Every line below should be copied exactly; drop the pictures.

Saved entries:
================================

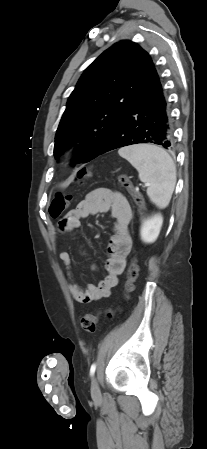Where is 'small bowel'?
Segmentation results:
<instances>
[{"mask_svg": "<svg viewBox=\"0 0 207 449\" xmlns=\"http://www.w3.org/2000/svg\"><path fill=\"white\" fill-rule=\"evenodd\" d=\"M109 211L114 220L113 233L108 246L109 256L105 264V274L97 285L91 284L83 289L73 277L70 254L66 251L59 254L60 260L67 269L69 290L80 303H90L107 297L112 288L118 284L119 276L125 269L132 248L130 234L132 209L121 193L109 188H98L88 193L59 223L62 232L73 233L80 227L84 218L91 214ZM79 251L83 253L81 249Z\"/></svg>", "mask_w": 207, "mask_h": 449, "instance_id": "1", "label": "small bowel"}]
</instances>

================================

Response:
Where is 'small bowel'?
Segmentation results:
<instances>
[{"mask_svg": "<svg viewBox=\"0 0 207 449\" xmlns=\"http://www.w3.org/2000/svg\"><path fill=\"white\" fill-rule=\"evenodd\" d=\"M109 211L114 220L113 233L108 246L109 256L105 264V274L97 285L91 284L83 289L73 277L70 254L66 251L59 254L60 260L67 269L69 290L80 303H90L107 297L112 288L118 284L119 276L125 269L132 248L130 234L132 209L121 193L109 188H98L88 193L59 223L62 232L73 233L80 227L84 218L91 214ZM79 251L83 253L81 249Z\"/></svg>", "mask_w": 207, "mask_h": 449, "instance_id": "1", "label": "small bowel"}]
</instances>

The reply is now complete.